Extracted page text data
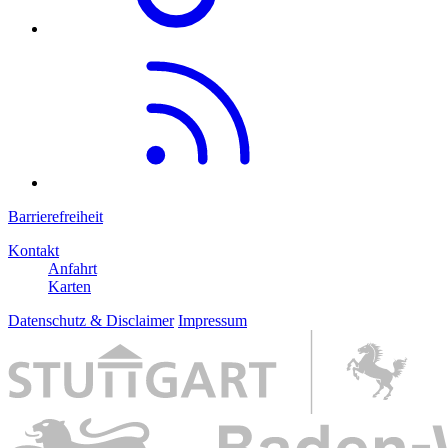
Barrierefreiheit
Kontakt
Anfahrt
Karten
Datenschutz & Disclaimer
Impressum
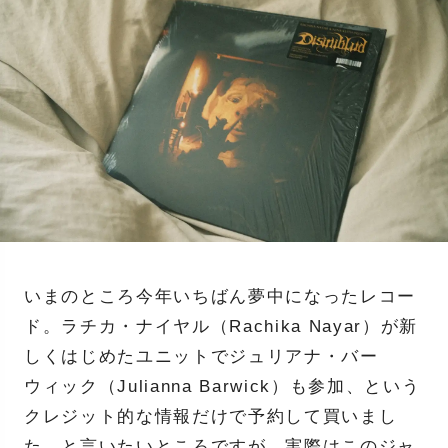
いまのところ今年いちばん夢中になったレコー
ド。ラチカ・ナイヤル（Rachika Nayar）が新
しくはじめたユニットでジュリアナ・バー
ウィック（Julianna Barwick）も参加、という
クレジット的な情報だけで予約して買いまし
た、と言いたいところですが、実際はこのジャ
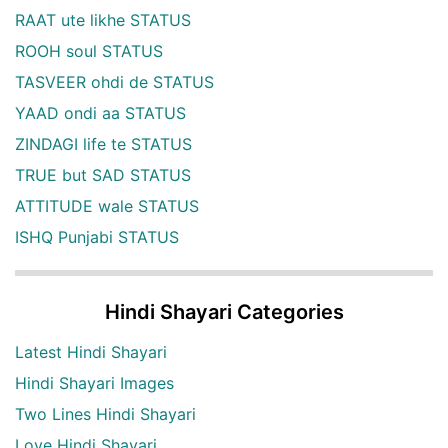
RAAT ute likhe STATUS
ROOH soul STATUS
TASVEER ohdi de STATUS
YAAD ondi aa STATUS
ZINDAGI life te STATUS
TRUE but SAD STATUS
ATTITUDE wale STATUS
ISHQ Punjabi STATUS
Hindi Shayari Categories
Latest Hindi Shayari
Hindi Shayari Images
Two Lines Hindi Shayari
Love Hindi Shayari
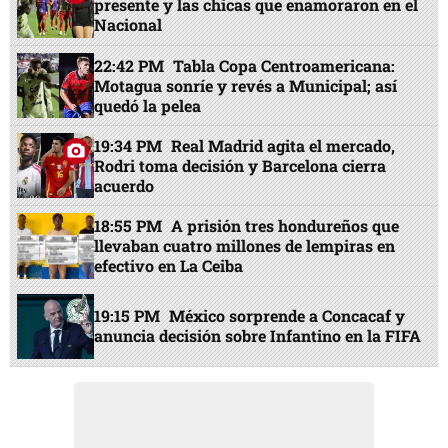
presente y las chicas que enamoraron en el
Nacional
22:42 PM
Tabla Copa Centroamericana:
Motagua sonríe y revés a Municipal; así
quedó la pelea
19:34 PM
Real Madrid agita el mercado,
Rodri toma decisión y Barcelona cierra
acuerdo
18:55 PM
A prisión tres hondureños que
llevaban cuatro millones de lempiras en
efectivo en La Ceiba
19:15 PM
México sorprende a Concacaf y
anuncia decisión sobre Infantino en la FIFA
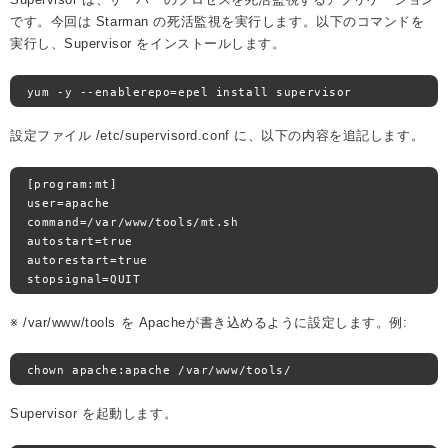
です。今回は Starman の死活監視を実行します。以下のコマンドを
実行し、Supervisor をインストールします。
yum 
-
y 
--
enablerepo
=
epel install supervisor
設定ファイル /etc/supervisord.conf に、以下の内容を追記します。
[
program
:
mt
]
user
=
apache

command
=/
var
/
www
/
tools
/
mt
.
sh

autostart
=
true

autorestart
=
true

stopsignal
=
QUIT
※ /var/www/tools を Apacheが書き込めるように設定します。例:
chown apache
:
apache 
/
var
/
www
/
tools
/
Supervisor を起動します。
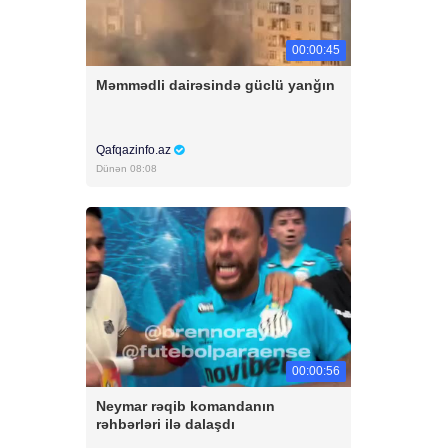
00:00:45
Məmmədli dairəsində güclü yanğın
Qafqazinfo.az
Dünən 08:08
00:00:56
Neymar rəqib komandanın
rəhbərləri ilə dalaşdı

Work item
Begin at the first line of the entries and end at the line containing "A prisión tres hondureños que": write out each line exactly, skipping pictures.

Solution below
Barrierefreiheit
Kontakt
Anfahrt
Karten
Datenschutz & Disclaimer
Impressum
いまのところ今年いちばん夢中になったレコー
ド。ラチカ・ナイヤル（Rachika Nayar）が新
しくはじめたユニットでジュリアナ・バー
ウィック（Julianna Barwick）も参加、という
クレジット的な情報だけで予約して買いまし
た、と言いたいところですが、実際はこのジャ
RAAT ute likhe STATUS
ROOH soul STATUS
TASVEER ohdi de STATUS
YAAD ondi aa STATUS
ZINDAGI life te STATUS
TRUE but SAD STATUS
ATTITUDE wale STATUS
ISHQ Punjabi STATUS
Hindi Shayari Categories
Latest Hindi Shayari
Hindi Shayari Images
Two Lines Hindi Shayari
Love Hindi Shayari
presente y las chicas que enamoraron en el
Nacional
22:42 PM
Tabla Copa Centroamericana:
Motagua sonríe y revés a Municipal; así
quedó la pelea
19:34 PM
Real Madrid agita el mercado,
Rodri toma decisión y Barcelona cierra
acuerdo
18:55 PM
A prisión tres hondureños que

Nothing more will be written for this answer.